Here's a brief overview of the CMMC timeline:
*January 2020, CMMC-AB officially launched
*Summer of 2020, Certification and Registrations applications accepted
*Fall/winter of 2020, Certified Publishers and Trainers chosen
*Winter of 2020, training for Assessors and Professional start
*Summer/Fall of 2021, first commercial CMMC certifications available
*Summer 2021, the first RFP is coming out that will affect 1,500 vendors
*2022, larger percentage of CMMC contracts coming out
*End of 2025, all DoD contractors must be certified
As a Federal Contractor, you must show a culture of cybersecurity. You cannot implement cybersecurity tools and practices one week and then the following week, have an assessor come in and look at your records and see that you just started doing it. The CMMC AB will ensure you have a culture where everybody in your organization understands the importance of cybersecurity.

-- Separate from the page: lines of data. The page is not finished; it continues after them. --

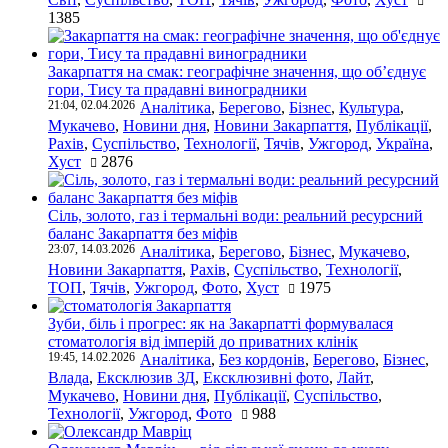
1385
Закарпаття на смак: географічне значення, що об’єднує
гори, Тису та прадавні виноградники
21:04, 02.04.2026
Аналітика
,
Берегово
,
Бізнес
,
Культура
,
Мукачево
,
Новини дня
,
Новини Закарпаття
,
Публікації
,
Рахів
,
Суспільство
,
Технології
,
Тячів
,
Ужгород
,
Україна
,
Хуст
2876
Сіль, золото, газ і термальні води: реальний ресурсний
баланс Закарпаття без міфів
23:07, 14.03.2026
Аналітика
,
Берегово
,
Бізнес
,
Мукачево
,
Новини Закарпаття
,
Рахів
,
Суспільство
,
Технології
,
ТОП
,
Тячів
,
Ужгород
,
Фото
,
Хуст
1975
Зуби, біль і прогрес: як на Закарпатті формувалася
стоматологія від імперій до приватних клінік
19:45, 14.02.2026
Аналітика
,
Без кордонів
,
Берегово
,
Бізнес
,
Влада
,
Ексклюзив ЗД
,
Ексклюзивні фото
,
Лайт
,
Мукачево
,
Новини дня
,
Публікації
,
Суспільство
,
Технології
,
Ужгород
,
Фото
988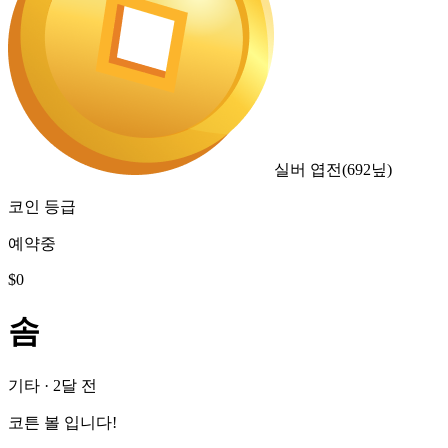
실버 엽전
(
692
닢)
코인 등급
예약중
$
0
솜
기타
·
2달 전
코튼 볼 입니다!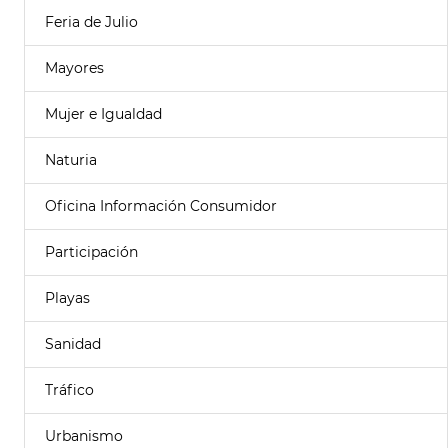
Feria de Julio
Mayores
Mujer e Igualdad
Naturia
Oficina Información Consumidor
Participación
Playas
Sanidad
Tráfico
Urbanismo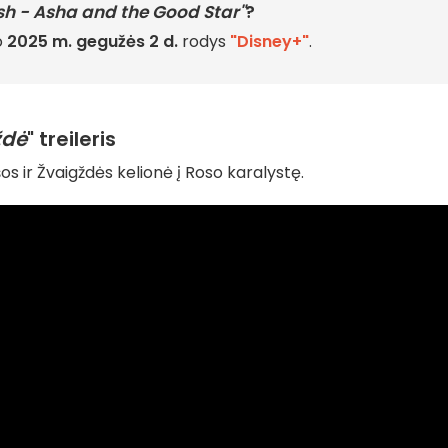
sh - Asha and the Good Star"
?
o
2025 m. gegužės 2 d.
rodys
"Disney+"
.
ždė
" treileris
s ir Žvaigždės kelionė į Roso karalystę.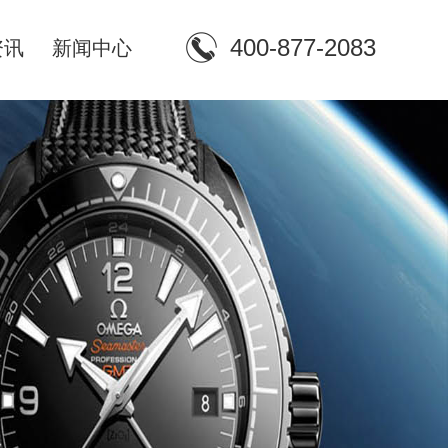
400-877-2083
资讯
新闻中心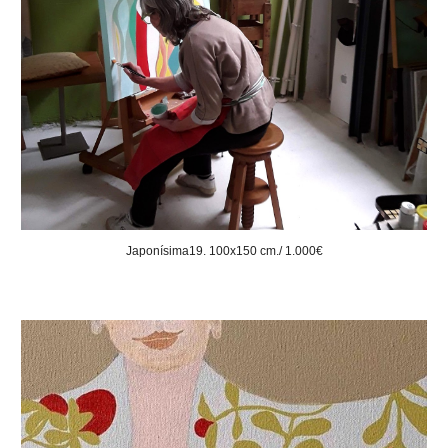
Japonísima19. 100x150 cm./ 1.000€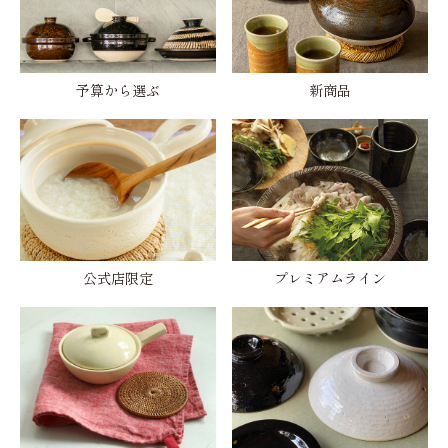
予算から選ぶ
新商品
公式店限定
プレミアムライン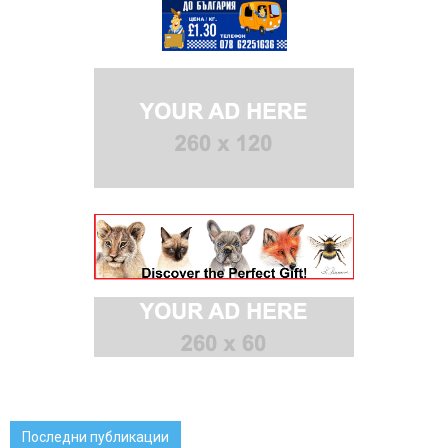
Последни публикации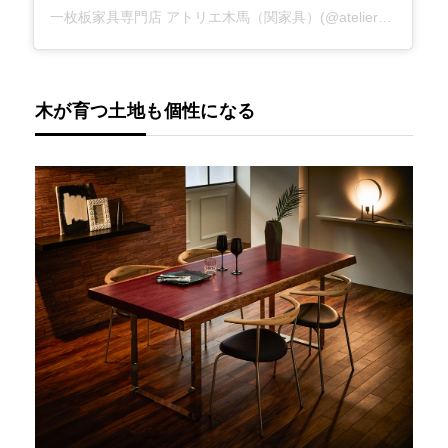
一枚板家具専門店 アトリエ木馬（関家具）(@atelier_mokuba_sekikagu)がシェアした投稿
木が育つ土地も個性になる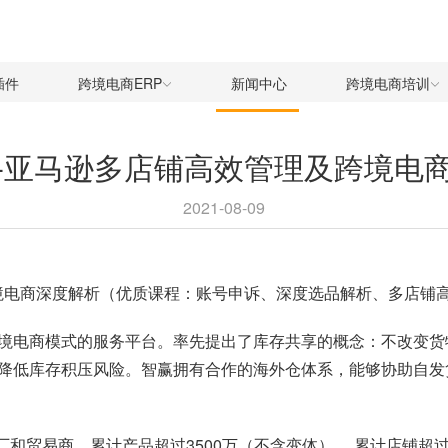
插件
跨境电商ERP
新闻中心
跨境电商培训
-亚马逊多店铺高效管理及跨境电
2021-08-09
跨境电商深度解析（优质课程：账号申诉、深度选品解析、多店铺
境电商模式的服务平台。率先提出了库存共享的概念：不改变货
降低库存积压风险。智赢拥有合作的海外仓体系，能够协助自发
贸易商，累计产品超过3500万（不含变体）， 累计店铺超过10W+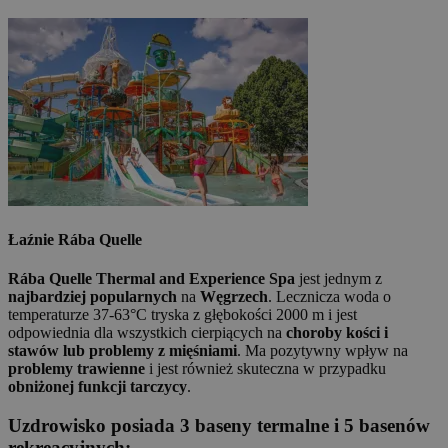
Łaźnie Rába Quelle
Rába Quelle Thermal and Experience Spa
jest jednym z
najbardziej popularnych
na
Węgrzech
. Lecznicza woda o
temperaturze 37-63°C tryska z głębokości 2000 m i jest
odpowiednia dla wszystkich cierpiących na
choroby kości i
stawów lub problemy z mięśniami
. Ma pozytywny wpływ na
problemy trawienne
i jest również skuteczna w przypadku
obniżonej funkcji tarczycy
.
Uzdrowisko posiada 3 baseny termalne i 5 basenów
rekreacyjnych: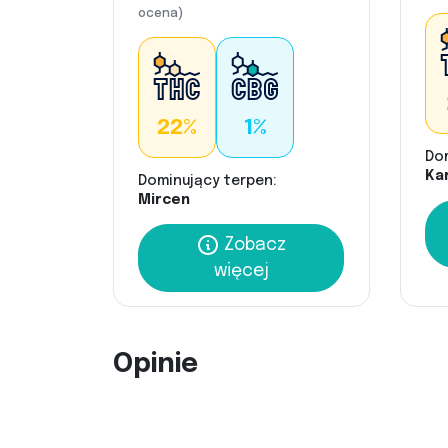
ocena)
22%
1%
Do
Kar
Dominujący terpen:
Mircen
Zobacz
więcej
Opinie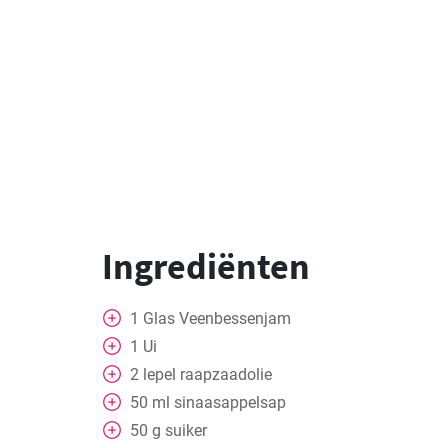
Ingrediënten
1
Glas
Veenbessenjam
1
Ui
2
lepel
raapzaadolie
50
ml
sinaasappelsap
50
g
suiker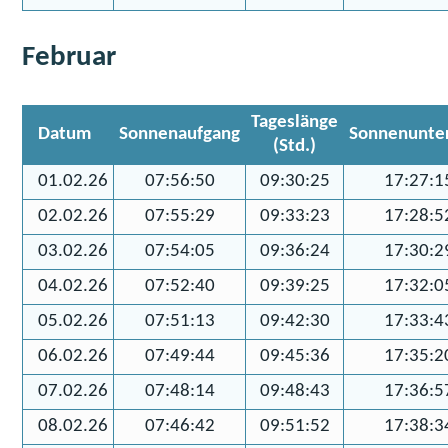
Februar
Tageslänge
Datum
Sonnenaufgang
Sonnenunte
(Std.)
01.02.26
07:56:50
09:30:25
17:27:1
02.02.26
07:55:29
09:33:23
17:28:5
03.02.26
07:54:05
09:36:24
17:30:2
04.02.26
07:52:40
09:39:25
17:32:0
05.02.26
07:51:13
09:42:30
17:33:4
06.02.26
07:49:44
09:45:36
17:35:2
07.02.26
07:48:14
09:48:43
17:36:5
08.02.26
07:46:42
09:51:52
17:38:3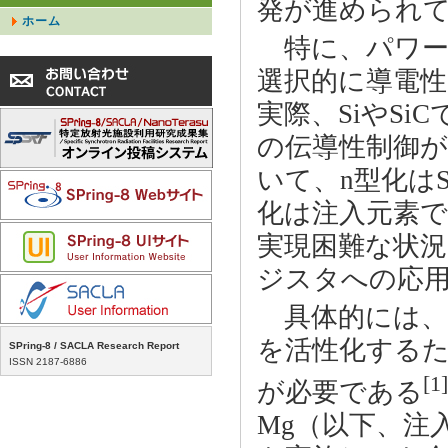
発が進められ
ホーム
特に、パワー
選択的に導電
実際、SiやS
の伝導性制御が
いて、n型化は
化は注入元素で
実現困難な状況
ジスタへの応
具体的には、G
を活性化するた
SPring-8 / SACLA Research Report
ISSN 2187-6886
[1]
が必要である
Mg（以下、注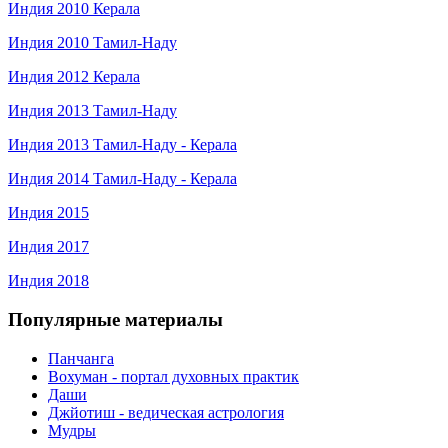
Индия 2010 Керала
Индия 2010 Тамил-Наду
Индия 2012 Керала
Индия 2013 Тамил-Наду
Индия 2013 Тамил-Наду - Керала
Индия 2014 Тамил-Наду - Керала
Индия 2015
Индия 2017
Индия 2018
Популярные материалы
Панчанга
Вохуман - портал духовных практик
Даши
Джйотиш - ведическая астрология
Мудры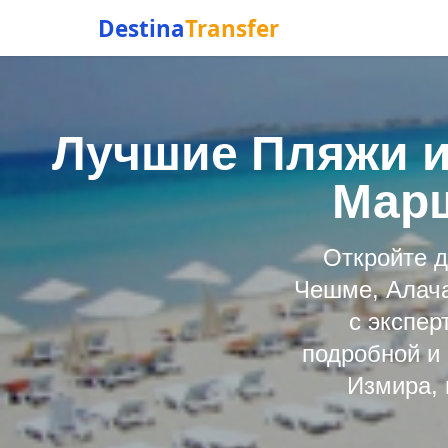
Destina
Transfer
Лучшие Пляжи и
Марш
Откройте д
Чешме, Алача
с экспер
подробной и
Измира, 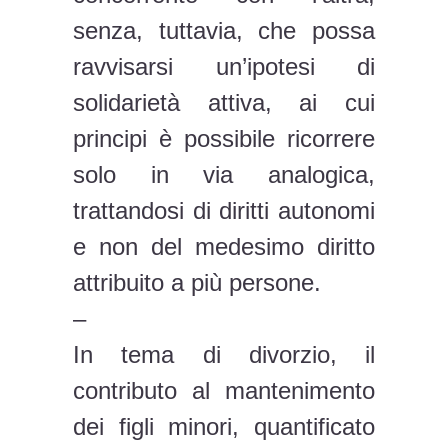
senza, tuttavia, che possa
ravvisarsi un’ipotesi di
solidarietà attiva, ai cui
principi è possibile ricorrere
solo in via analogica,
trattandosi di diritti autonomi
e non del medesimo diritto
attribuito a più persone.
–
In tema di divorzio, il
contributo al mantenimento
dei figli minori, quantificato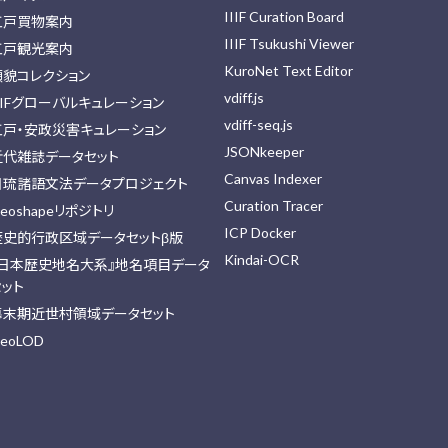
IIIF Curation Board
江戸買物案内
IIIF Tsukushi Viewer
江戸観光案内
KuroNet Text Editor
顔貌コレクション
vdiff.js
IIFグローバルキュレーション
vdiff-seq.js
江戸・安政災害キュレーション
JSONkeeper
近代雑誌データセット
Canvas Indexer
日琉諸語文法データプロジェクト
Curation Tracer
eoshapeリポジトリ
ICP Docker
歴史的行政区域データセットβ版
Kindai-OCR
『日本歴史地名大系』地名項目データ
セット
幕末期近世村領域データセット
eoLOD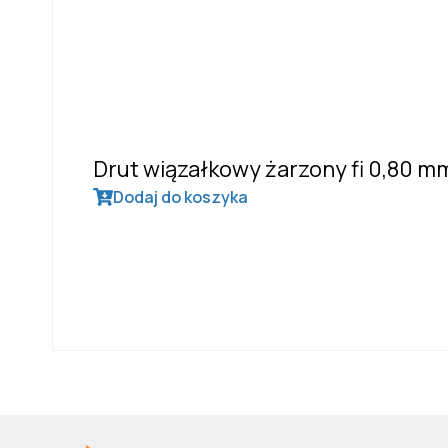
Drut wiązałkowy żarzony fi 0,80 m
Dodaj do koszyka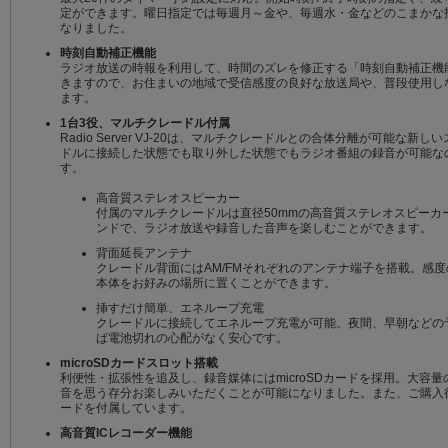
定ができます。曜日指定では毎週月～金や、毎週水・金などのこまかな
なりました。
時刻自動補正機能
ラジオ放送の時報を利用して、時間のズレを修正する「時刻自動補正機
きますので、お住まいの地域で受信感度の良好な放送局や、普段使用し
ます。
1台3役、マルチクレードル付属
Radio Server VJ-20は、マルチクレードルとの合体分離が可能
ドルに接続した状態でも取り外した状態でもラジオ番組の録音が可能な
す。
高音質ステレオスピーカー
付属のマルチクレードルは直径50mmの高音質ステレオスピーカーを
ンドで、ラジオ放送や録音した音声を楽しむことができます。
背面延長アンテナ
クレードル背面にはAM/FMそれぞれのアンテナ端子を搭載。感
本体をお好みの場所に置くことができます。
挿すだけ簡単、エネループ充電
クレードルに接続してエネループ充電が可能。夜間、早朝などの
ば電池切れの心配がなく安心です。
microSDカードスロット搭載
利便性・拡張性を追及し、録音媒体にはmicroSDカードを採用。大容量の
音を思う存分お楽しみいただくことが可能になりました。また、ご購入後す
ードを付属しています。
高音質ICレコーダー機能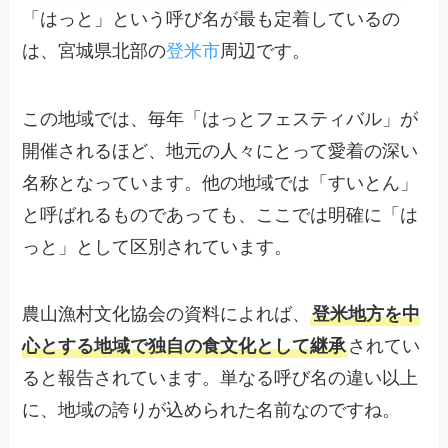
「はっと」という呼び名が最も定着しているの
は、宮城県北部の
登米市
周辺です。
この地域では、毎年「はっとフェスティバル」が
開催されるほど、地元の人々にとって愛着の深い
名称となっています。他の地域では「すいとん」
と呼ばれるものであっても、ここでは明確に「は
っと」として区別されています。
農山漁村文化協会の資料によれば、
登米地方を中
心とする地域で独自の食文化として継承
されてい
ると報告されています。単なる呼び名の違い以上
に、地域の誇りが込められた名前なのですね。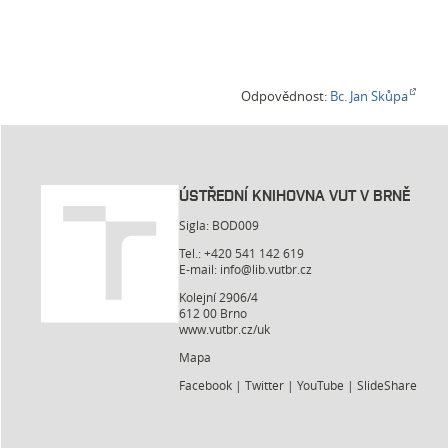
Odpovědnost:
Bc. Jan Skůpa
ÚSTŘEDNÍ KNIHOVNA VUT V BRNĚ
Sigla: BOD009
Tel.: +420 541 142 619
E-mail:
info@lib.vutbr.cz
Kolejní 2906/4
612 00 Brno
www.vutbr.cz/uk
Mapa
Facebook
|
Twitter
|
YouTube
|
SlideShare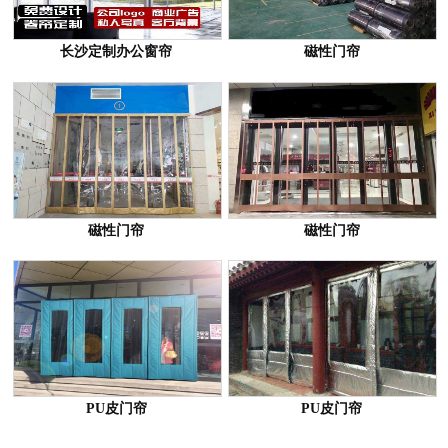
长沙定制办公窗帘
磁性门帘
磁性门帘
磁性门帘
PU皮门帘
PU皮门帘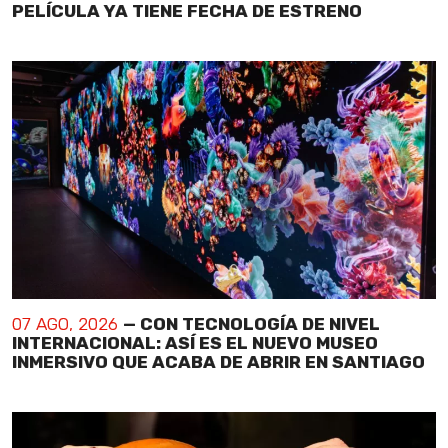
PELÍCULA YA TIENE FECHA DE ESTRENO
07 AGO, 2026
— CON TECNOLOGÍA DE NIVEL
INTERNACIONAL: ASÍ ES EL NUEVO MUSEO
INMERSIVO QUE ACABA DE ABRIR EN SANTIAGO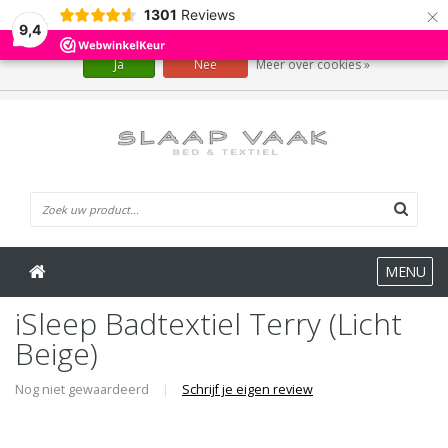
×
1301
Reviews
Wij slaan cookies op om onze website te verbeteren. Is dat akkoord?
9,4
Ja
Nee
Meer over cookies »
0 Artikelen
MENU
iSleep Badtextiel Terry (Licht
Beige)
Nog niet gewaardeerd
|
Schrijf je eigen review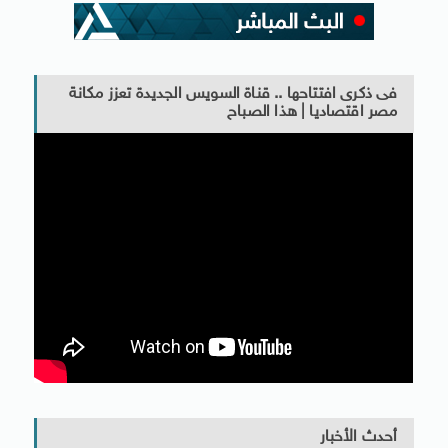
فى ذكرى افتتاحها .. قناة السويس الجديدة تعزز مكانة
مصر اقتصاديا | هذا الصباح
أحدث الأخبار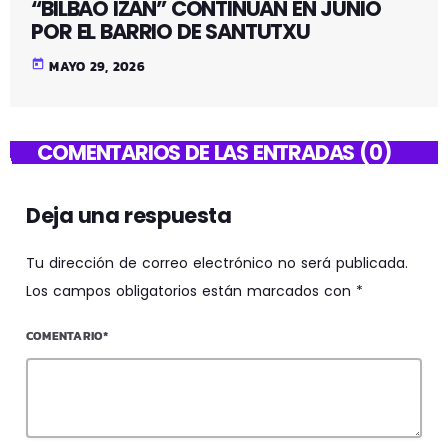
“BILBAO IZAN” CONTINUAN EN JUNIO
POR EL BARRIO DE SANTUTXU
today
MAYO 29, 2026
COMENTARIOS DE LAS ENTRADAS (0)
Deja una respuesta
Tu dirección de correo electrónico no será publicada.
Los campos obligatorios están marcados con *
COMENTARIO*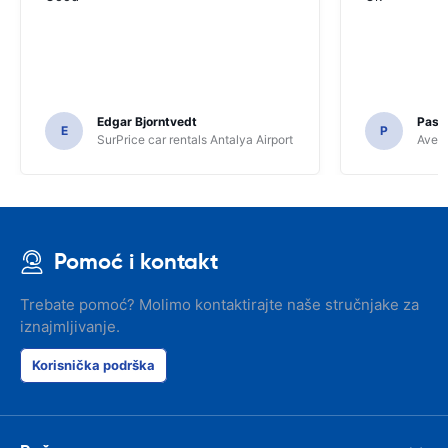
Edgar Bjorntvedt
Pasc
E
P
SurPrice car rentals Antalya Airport
Avec 
Pomoć i kontakt
Trebate pomoć? Molimo kontaktirajte naše stručnjake za
iznajmljivanje.
Korisnička podrška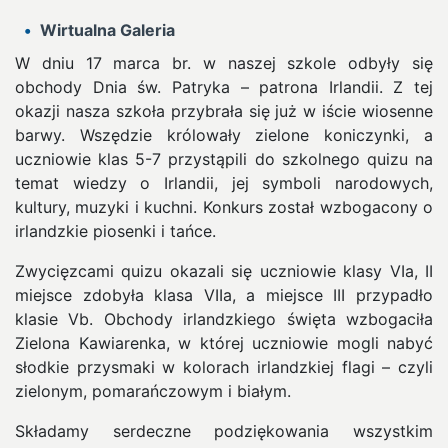
Wirtualna Galeria
W dniu 17 marca br. w naszej szkole odbyły się
obchody Dnia św. Patryka – patrona Irlandii. Z tej
okazji nasza szkoła przybrała się już w iście wiosenne
barwy. Wszędzie królowały zielone koniczynki, a
uczniowie klas 5-7 przystąpili do szkolnego quizu na
temat wiedzy o Irlandii, jej symboli narodowych,
kultury, muzyki i kuchni. Konkurs został wzbogacony o
irlandzkie piosenki i tańce.
Zwycięzcami quizu okazali się uczniowie klasy VIa, II
miejsce zdobyła klasa VIIa, a miejsce III przypadło
klasie Vb. Obchody irlandzkiego święta wzbogaciła
Zielona Kawiarenka, w której uczniowie mogli nabyć
słodkie przysmaki w kolorach irlandzkiej flagi – czyli
zielonym, pomarańczowym i białym.
Składamy serdeczne podziękowania wszystkim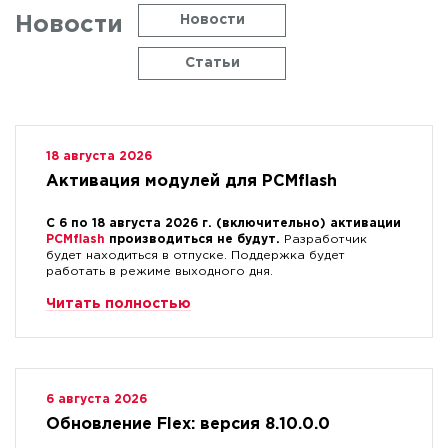
Новости
Новости
Статьи
18 августа 2026
Активация модулей для PCMflash
С 6 по 18 августа 2026 г. (включительно) активации
PCMflash
производиться не будут.
Разработчик
будет находиться в отпуске. Поддержка будет
работать в режиме выходного дня.
Читать полностью
6 августа 2026
Обновление Flex: версия 8.10.0.0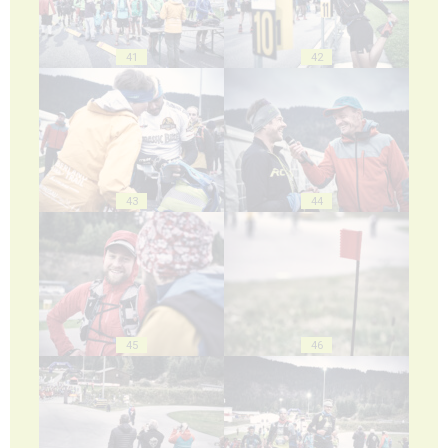
41
42
43
44
45
46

CMMC is the best opportunity for you to go to the front of the line for DoD contracts. Any contractor who is not certified is not even allowed to bid on the DoD contracts. Other federal agencies will also be requiring CMMC in the near future.
Getting your pre-assessment, applying any remediations and/or closing any vulnerability gaps in your system and being on the path to be certified by the CMMC assessors will put you way ahead of the pack and it will give you the best opportunity to increase your profitability in the government space.